Speaker
Description
The solar wind streams from compact sources at or near the Sun, accelerates across the low solar corona, and expands into the whole interplanetary space. The physical properties of any wind streams thus reflect the characteristics of their source regions and those of the extended zones of the corona they cross, and are affected by the time-varying strength and geometry of the global background magnetic field. I will discuss the spatial distribution of solar wind sources and relate them to the properties of the interplanetary wind by means of an extended time series of data-driven 3D simulations that cover more than two solar activity cycles. Similarly, I will relate magnetic connectivity jumps with solar wind plasma signatures, and discuss their occurrence frequency and amplitudes at different epochs of the solar cycle, on and off the ecliptic plane.

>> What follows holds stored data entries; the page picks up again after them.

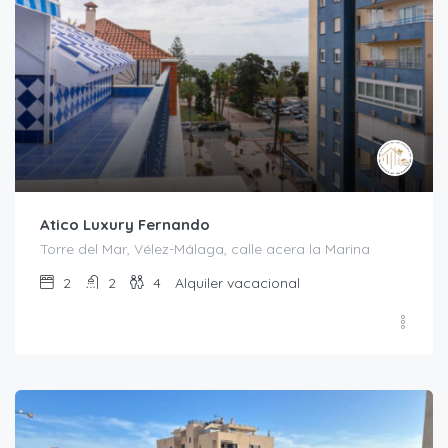
Atico Luxury Fernando
Torre del Mar, Vélez-Málaga, calle acera la Marina
2
2
4
Alquiler vacacional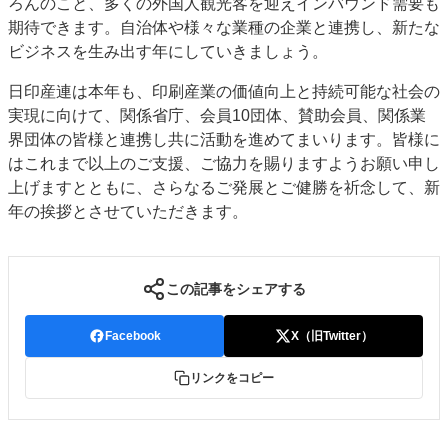
ろんのこと、多くの外国人観光客を迎えインバウンド需要も
期待できます。自治体や様々な業種の企業と連携し、新たな
ビジネスを生み出す年にしていきましょう。
日印産連は本年も、印刷産業の価値向上と持続可能な社会の
実現に向けて、関係省庁、会員10団体、賛助会員、関係業
界団体の皆様と連携し共に活動を進めてまいります。皆様に
はこれまで以上のご支援、ご協力を賜りますようお願い申し
上げますとともに、さらなるご発展とご健勝を祈念して、新
年の挨拶とさせていただきます。
この記事をシェアする
Facebook
X（旧Twitter）
リンクをコピー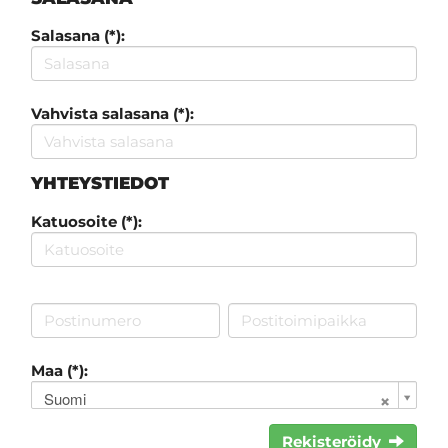
Salasana (*):
Vahvista salasana (*):
YHTEYSTIEDOT
Katuosoite (*):
Maa (*):
Suomi
Rekisteröidy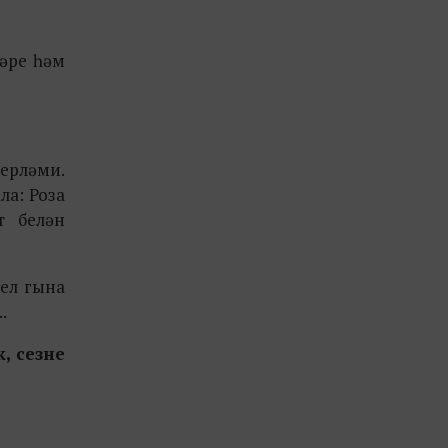
ләре һәм
терләми.
ла: Роза
т белән
 ел гына
.
к, сезне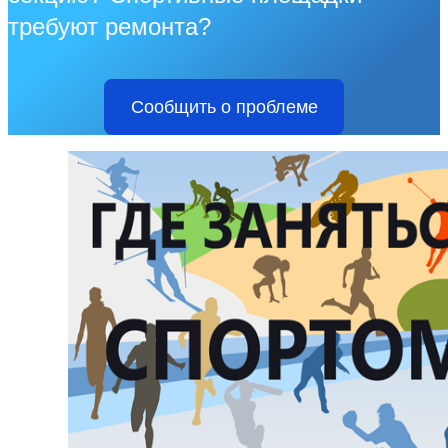
требуют ремонта?
Сообщить о проблеме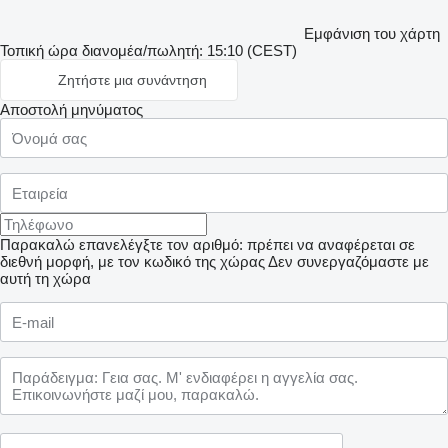
Εμφάνιση του χάρτη
Τοπική ώρα διανομέα/πωλητή: 15:10 (CEST)
Ζητήστε μια συνάντηση
Αποστολή μηνύματος
Παρακαλώ επανελέγξτε τον αριθμό: πρέπει να αναφέρεται σε
διεθνή μορφή, με τον κωδικό της χώρας
Δεν συνεργαζόμαστε με
αυτή τη χώρα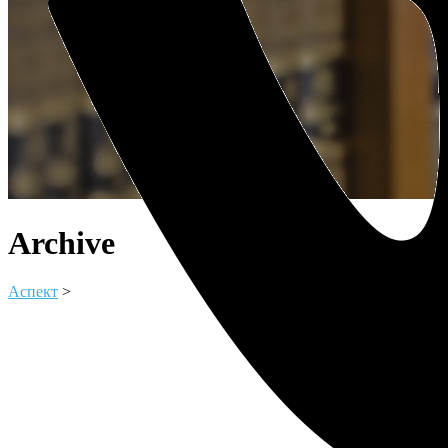
Archive
Аспект
>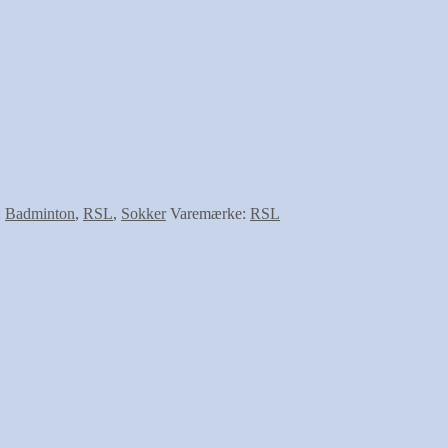
OUTLE
:
Badminton
,
RSL
,
Sokker
Varemærke:
RSL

The same model constitutes the core of a forecasting tool (SWiFT-FORECAST, ESA SWESNET and Virtual Space Weather Modelling Centre), new aided by machine learning methods. Several validation and calibration schemes were introduced to select optimal subsets of the ensemble and to correct for model biases. I will address some of the main challenges related to the implementation and validation of such tools, as well as the pernicious issues that stem from the lack of observables between the two boundaries of the Sun–Earth system, and from the dependence of "point" forecasts on the global properties of the solar atmosphere.